WORK INSTRUCTIONS:
Scan the data below and pick out the lines containing the word "Signore".

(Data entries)
····················
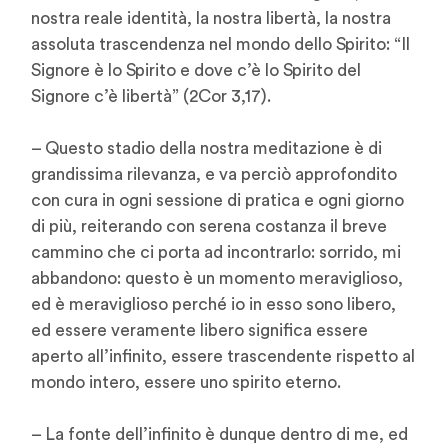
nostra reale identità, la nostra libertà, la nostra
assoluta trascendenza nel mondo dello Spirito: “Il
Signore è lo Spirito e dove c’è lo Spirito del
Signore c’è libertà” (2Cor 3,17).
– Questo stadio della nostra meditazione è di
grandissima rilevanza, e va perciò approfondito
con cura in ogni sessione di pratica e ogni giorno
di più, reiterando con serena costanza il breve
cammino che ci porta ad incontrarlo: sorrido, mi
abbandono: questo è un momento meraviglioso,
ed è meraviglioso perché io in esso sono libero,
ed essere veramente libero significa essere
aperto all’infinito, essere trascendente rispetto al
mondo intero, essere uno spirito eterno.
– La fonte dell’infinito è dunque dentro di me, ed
····················
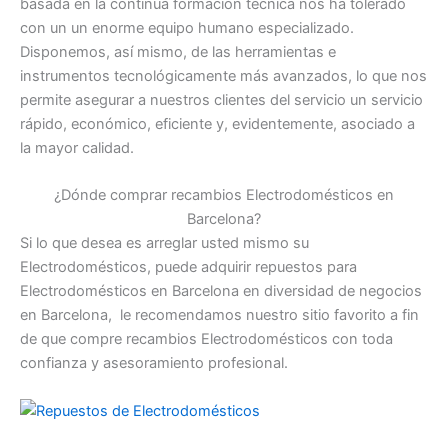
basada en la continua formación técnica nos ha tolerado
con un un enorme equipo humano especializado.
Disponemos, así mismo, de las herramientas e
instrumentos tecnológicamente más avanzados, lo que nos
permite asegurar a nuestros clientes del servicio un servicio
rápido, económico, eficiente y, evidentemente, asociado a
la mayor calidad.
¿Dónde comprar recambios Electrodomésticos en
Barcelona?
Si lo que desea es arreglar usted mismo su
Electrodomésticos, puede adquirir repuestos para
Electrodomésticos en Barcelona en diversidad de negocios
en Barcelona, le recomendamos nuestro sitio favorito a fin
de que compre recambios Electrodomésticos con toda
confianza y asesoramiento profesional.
····················
OUTPUT:
Signore è lo Spirito e dove c’è lo Spirito del
Signore c’è libertà” (2Cor 3,17).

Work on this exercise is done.